Olay özetle şöyle gelişti:

27 Mayıs 1960 Devrimi Önderi Cumhurbaşkanı Cemal Gürsel, ilk Türk otomobilinin prototipinin 4,5 ay içinde yapılıp 29 Ekim 1961 Cumhuriyet Bayramı törenlerine yetiştirilmesini istedi.

Arabaların tasarımı ilk yerli lokomotiflerimizden "Karakurt"un üretildiği Eskişehir Demiryolu Fabrikası'nda yapıldı, çeşitli parçalar Ankara, Sivas, Adapazarı Fabrikaları’nın da katkılarıyla üretildi. 

Motor blokları, Sivas’ta 1939’da kurulduktan sonra, yıllarca kullandığımız, yurt dışına da sattığımız yerli lokomotiflerimizin ilki "Bozkurt"un üretildiği TÜDEMSAŞ Fabrikası’nda döküldü. Motorlar saat gibi çalışıyordu.

İstanbul'daki bir polyester fabrikası bu iş için ülkemizde ilk kez far imal etti. Tümü yerli ilk arabamız meydana çıkıyordu.

Mühendisler, teknisyenler gece gündüz çalışıyordu. 4,5 ay gibi kısa bir sürede hiç yoktan araba imal etmek görülmüş duyulmuş bir şey değildi.

+++

Amerikalı ve Avrupalı araba üreticileri, Ford'lar, Mercedes'ler süreci dehşetle izliyordu. Türkler başarılı olursa yalnızca Türkiye pazarını kaybetmekle kalmayabilir, dış pazarlarda da yeni bir rakiple karşılaşabilirlerdi.
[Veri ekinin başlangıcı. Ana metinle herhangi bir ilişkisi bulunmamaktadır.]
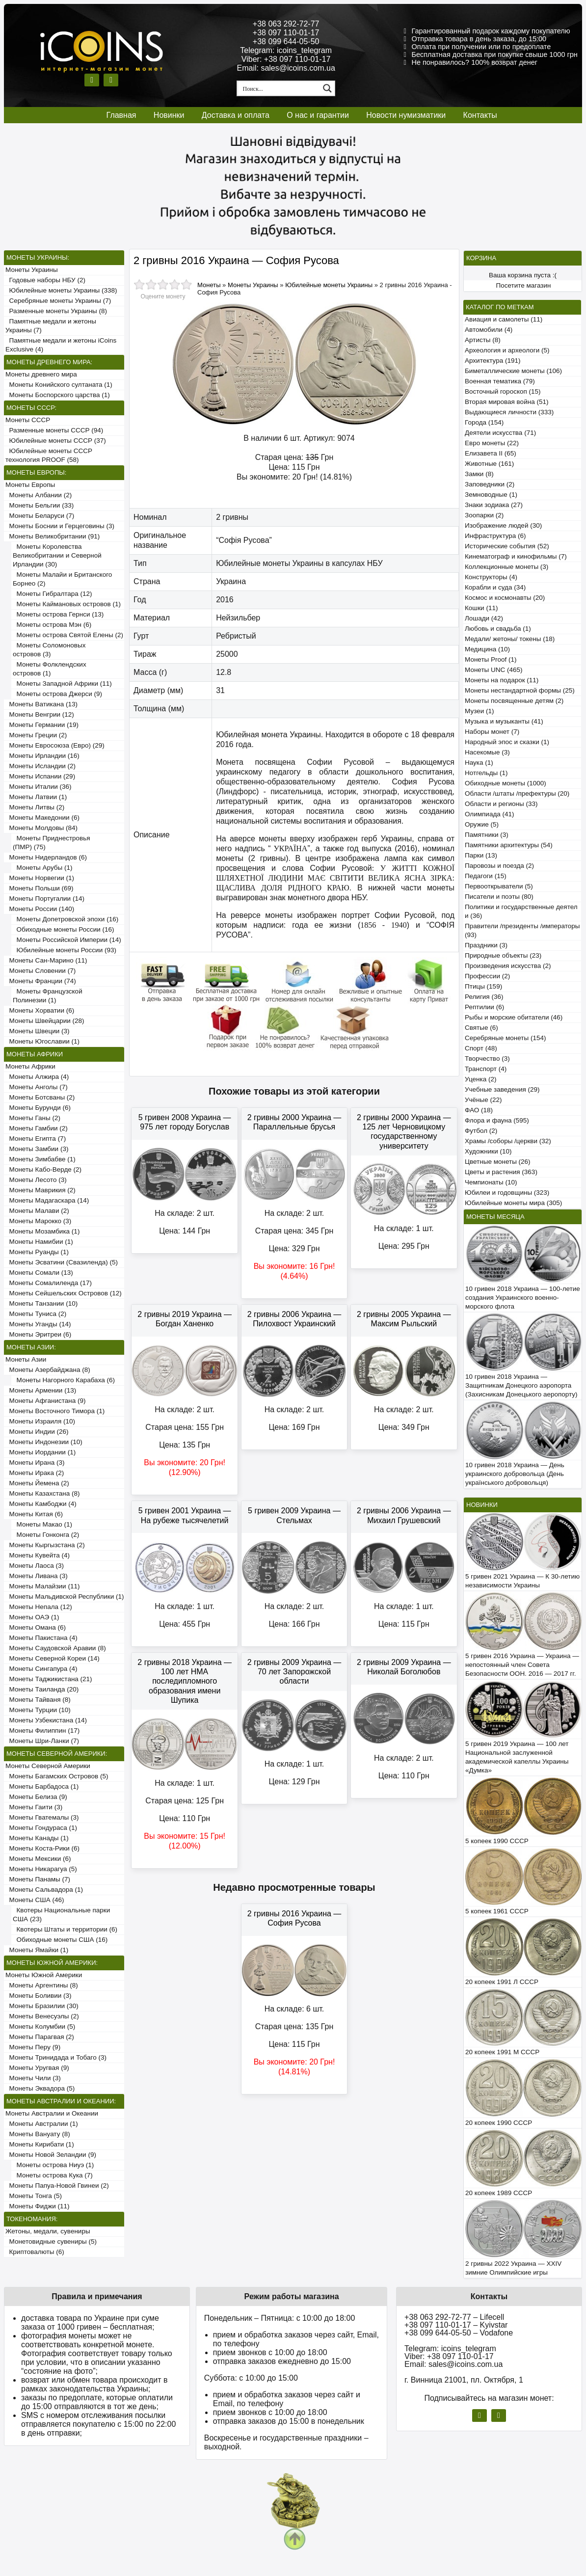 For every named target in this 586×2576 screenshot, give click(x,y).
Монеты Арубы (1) (43, 867)
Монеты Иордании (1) (40, 1452)
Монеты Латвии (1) (36, 797)
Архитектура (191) (492, 360)
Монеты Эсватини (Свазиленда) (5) (61, 1262)
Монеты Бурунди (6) (38, 1107)
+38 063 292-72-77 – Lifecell (454, 2317)
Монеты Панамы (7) (37, 1879)
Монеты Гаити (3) (33, 1807)
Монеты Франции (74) (40, 981)
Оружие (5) (482, 824)
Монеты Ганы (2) (32, 1118)
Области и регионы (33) (501, 803)
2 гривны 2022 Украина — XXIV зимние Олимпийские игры (513, 2268)
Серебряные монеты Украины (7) (58, 300)
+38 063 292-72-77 (286, 24)
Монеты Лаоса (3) (34, 1565)
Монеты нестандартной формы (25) (520, 690)
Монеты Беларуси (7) (39, 515)
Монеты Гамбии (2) (36, 1128)
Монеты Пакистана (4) (41, 1637)
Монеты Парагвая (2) (39, 2036)
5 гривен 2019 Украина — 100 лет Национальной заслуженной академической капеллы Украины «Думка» (517, 1757)
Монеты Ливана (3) (36, 1576)
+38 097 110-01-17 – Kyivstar (455, 2325)
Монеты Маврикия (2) (40, 1190)
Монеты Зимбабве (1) (40, 1159)
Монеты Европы (30, 484)
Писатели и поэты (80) (499, 896)
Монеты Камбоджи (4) (41, 1503)
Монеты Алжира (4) (37, 1076)
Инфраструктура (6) (495, 535)
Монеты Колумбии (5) (40, 2026)
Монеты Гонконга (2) (46, 1534)
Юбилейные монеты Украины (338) (61, 290)
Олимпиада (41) (489, 814)
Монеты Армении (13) (40, 1390)
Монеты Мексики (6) (38, 1858)
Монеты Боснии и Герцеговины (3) (59, 526)
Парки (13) (481, 855)
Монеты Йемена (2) (37, 1483)
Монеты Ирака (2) (34, 1472)
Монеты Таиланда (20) (42, 1689)
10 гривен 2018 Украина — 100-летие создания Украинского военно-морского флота (522, 1297)
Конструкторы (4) (491, 577)
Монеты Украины (31, 269)
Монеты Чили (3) (33, 2078)
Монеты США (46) (34, 1900)
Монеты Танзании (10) (41, 1303)
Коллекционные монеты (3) (506, 566)
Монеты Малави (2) (37, 1210)
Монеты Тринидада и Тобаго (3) (56, 2057)
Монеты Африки (30, 1066)
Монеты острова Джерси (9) (57, 694)
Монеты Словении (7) (40, 970)
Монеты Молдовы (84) (41, 828)
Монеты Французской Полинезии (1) (47, 996)
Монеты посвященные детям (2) (514, 700)
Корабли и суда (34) (495, 587)
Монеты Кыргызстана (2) (45, 1545)
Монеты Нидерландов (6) (46, 857)
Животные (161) (489, 463)
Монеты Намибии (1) (39, 1241)
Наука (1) (479, 762)
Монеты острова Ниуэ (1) (53, 2165)
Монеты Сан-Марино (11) (46, 960)
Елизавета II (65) (490, 453)
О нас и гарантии (318, 115)
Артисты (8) (483, 340)
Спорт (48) (481, 1048)
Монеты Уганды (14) (38, 1324)
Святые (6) (481, 1027)
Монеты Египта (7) (35, 1138)
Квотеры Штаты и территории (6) (65, 1929)
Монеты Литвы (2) (34, 807)
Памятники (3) (486, 834)
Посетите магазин (523, 285)
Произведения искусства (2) (508, 965)
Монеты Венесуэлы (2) (42, 2016)
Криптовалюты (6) (34, 2251)
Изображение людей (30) (503, 525)
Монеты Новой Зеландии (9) (50, 2154)
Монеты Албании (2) (38, 495)
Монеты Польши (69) (39, 888)
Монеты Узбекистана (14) (46, 1720)
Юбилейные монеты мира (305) (513, 1203)
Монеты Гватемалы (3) (42, 1817)
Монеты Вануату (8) (37, 2134)
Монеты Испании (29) (40, 776)
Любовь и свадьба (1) (498, 628)
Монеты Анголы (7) (36, 1087)
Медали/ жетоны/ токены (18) (510, 639)
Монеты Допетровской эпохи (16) (65, 919)
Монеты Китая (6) (34, 1514)
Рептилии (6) (484, 1007)
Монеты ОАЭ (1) (32, 1617)
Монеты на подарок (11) (501, 680)
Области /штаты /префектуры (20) (517, 793)
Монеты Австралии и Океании (51, 2113)
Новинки (169, 115)
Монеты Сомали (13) (39, 1272)
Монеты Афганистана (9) (45, 1400)
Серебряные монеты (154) (505, 1038)
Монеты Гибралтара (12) (52, 593)
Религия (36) (484, 996)
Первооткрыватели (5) (499, 886)
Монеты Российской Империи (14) (67, 939)
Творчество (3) (487, 1058)
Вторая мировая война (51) (506, 401)
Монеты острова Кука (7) (53, 2175)
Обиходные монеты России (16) (63, 929)
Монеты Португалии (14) (44, 898)
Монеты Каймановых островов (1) (67, 604)
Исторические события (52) (507, 546)
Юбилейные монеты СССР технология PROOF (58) (48, 455)
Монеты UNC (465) (494, 669)
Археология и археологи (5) (507, 350)
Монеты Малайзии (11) (42, 1586)
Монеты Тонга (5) (33, 2196)
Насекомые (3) (487, 752)
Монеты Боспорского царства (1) (57, 395)
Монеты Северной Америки (47, 1766)
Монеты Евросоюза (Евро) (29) (55, 745)
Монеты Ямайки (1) (36, 1950)
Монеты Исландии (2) (40, 766)
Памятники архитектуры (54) (509, 845)
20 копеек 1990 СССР (498, 2122)
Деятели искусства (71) (500, 432)
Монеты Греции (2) (36, 735)
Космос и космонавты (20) (505, 597)
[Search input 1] (278, 88)
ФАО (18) (479, 1110)
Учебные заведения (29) (502, 1089)
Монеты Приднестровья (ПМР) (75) (51, 842)
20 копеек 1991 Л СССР (501, 1982)
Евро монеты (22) (492, 443)
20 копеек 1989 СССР (498, 2193)
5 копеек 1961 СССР (497, 1911)
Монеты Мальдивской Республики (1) (64, 1596)
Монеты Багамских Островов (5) (56, 1776)
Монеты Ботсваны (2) (40, 1097)
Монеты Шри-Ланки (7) (42, 1740)
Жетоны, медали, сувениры (47, 2231)
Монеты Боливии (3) (38, 1995)
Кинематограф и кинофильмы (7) (516, 556)
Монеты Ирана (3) (35, 1462)
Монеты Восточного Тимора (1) (55, 1411)
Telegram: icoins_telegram (286, 50)
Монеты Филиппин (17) (42, 1730)
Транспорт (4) (485, 1069)
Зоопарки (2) (484, 515)
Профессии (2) (487, 976)
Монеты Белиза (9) (36, 1796)
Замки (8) (479, 474)
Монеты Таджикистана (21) (48, 1679)
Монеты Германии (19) (42, 724)
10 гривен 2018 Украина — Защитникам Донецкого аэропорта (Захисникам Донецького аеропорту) (521, 1385)
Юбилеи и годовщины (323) (507, 1192)
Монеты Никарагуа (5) (41, 1869)
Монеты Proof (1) (491, 659)
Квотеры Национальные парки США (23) (61, 1914)
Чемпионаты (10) (491, 1182)
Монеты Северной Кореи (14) (52, 1658)
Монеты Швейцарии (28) (44, 1020)
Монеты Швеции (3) (37, 1031)
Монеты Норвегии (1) (39, 878)
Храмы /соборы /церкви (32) (508, 1141)
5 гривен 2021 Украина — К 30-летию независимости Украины (522, 1581)
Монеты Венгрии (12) (39, 714)
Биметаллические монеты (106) (513, 371)
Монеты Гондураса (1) (41, 1827)
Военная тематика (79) (500, 381)
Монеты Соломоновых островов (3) (49, 650)
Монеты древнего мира (41, 374)
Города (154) (484, 422)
Hemen süreci baltalama planları yapmaya başladılar. İlk olarak bürokrasi içindeki adamlarını kullandılar. Bu vatan haini bürokratlar Cumhuriyet Bayramı’na bir değil dört arabanın yetiştirilmesi emriyle işi iyice yokuşa sürdüler.

Birtakım uzmanlara, prototip gerçekleştirilse bile çok pahalıya mal olacağı için asla ekonomik bir değer taşımayacağını , bunun çocukça bir hevesten başka bir şey olmadığını söylettiler. ABD ve Avrupa en güzel arabaları yapıyordu. Araba yapmak bize mi kalmıştı? Kumpasın el ensesi başlamıştı.

+++

200 mühendis ve işçi tarafından "Siyah", "Beyaz", "Mavi Boncuk" ve "Gecekondu" isimleriyle 4 otomobil üretildi.
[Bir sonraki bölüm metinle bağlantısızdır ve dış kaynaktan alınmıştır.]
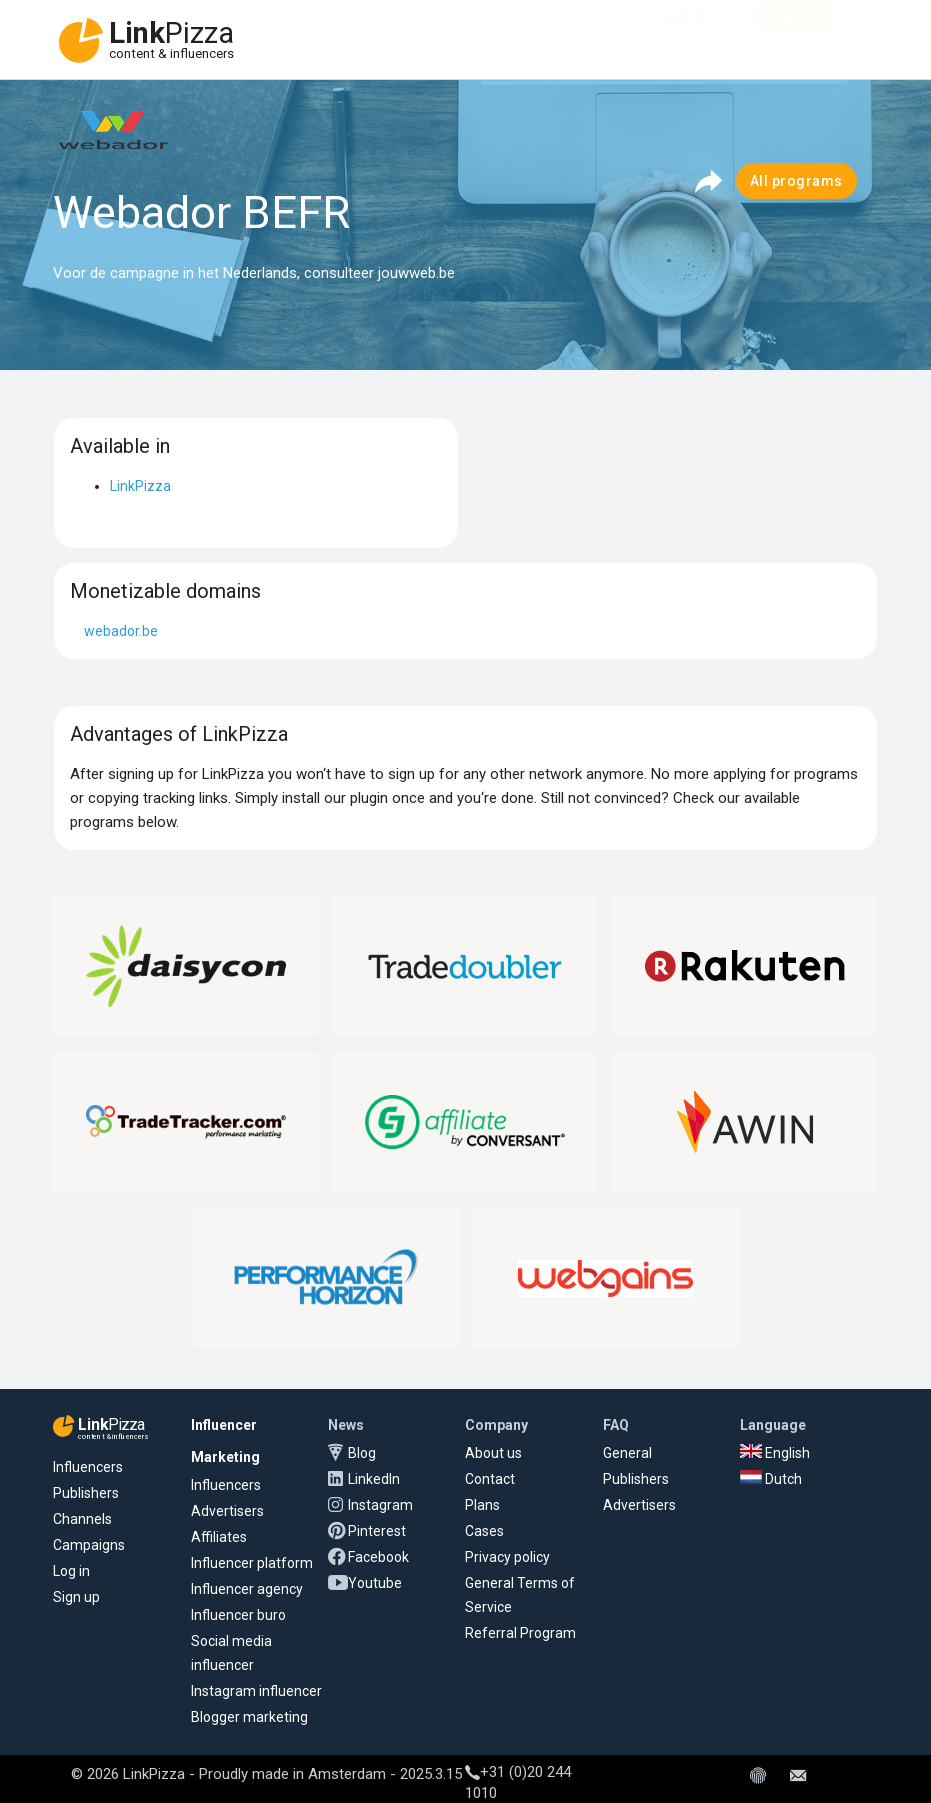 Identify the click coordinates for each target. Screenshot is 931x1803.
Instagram (380, 1505)
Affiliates (219, 1537)
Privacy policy (507, 1557)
Son gün biri bej, biri siyah iki arabanın önlerine parlak madenden "DEVRİM" yazısının harfleri yapıştırıldı. İki araba Eskişehir’den Ankara’ya götürülmek üzere vagonlara yüklendi. Buharlı lokomotiften sıçrayabilecek bir kıvılcımla yolda bir kaza olasılığına karşı, arabalara çok az benzin konuldu. Diğer iki araba Eskişehir'de bırakıldı.


Meclis önüne gelindiğinde önce bej arabaya benzin konuldu. Daha siyah arabaya benzin konulmadan Cemal Gürsel siyah arabaya bindi. Araba 100 metre kadar gidince durdu. Cemal Gürsel'in "Ne oldu?" sorusunu direksiyondaki Yüksek Mühendis Rifat Serdaroğlu "Paşam benzin bitti" diye yanıtladı.

Gürsel siyah arabadan inip bej arabaya binerken "İşte biz böyleyiz! Garp kafasıyla otomobil yaptık; ama şark kafasıyla benzin koymayı unuttuk!" dedi.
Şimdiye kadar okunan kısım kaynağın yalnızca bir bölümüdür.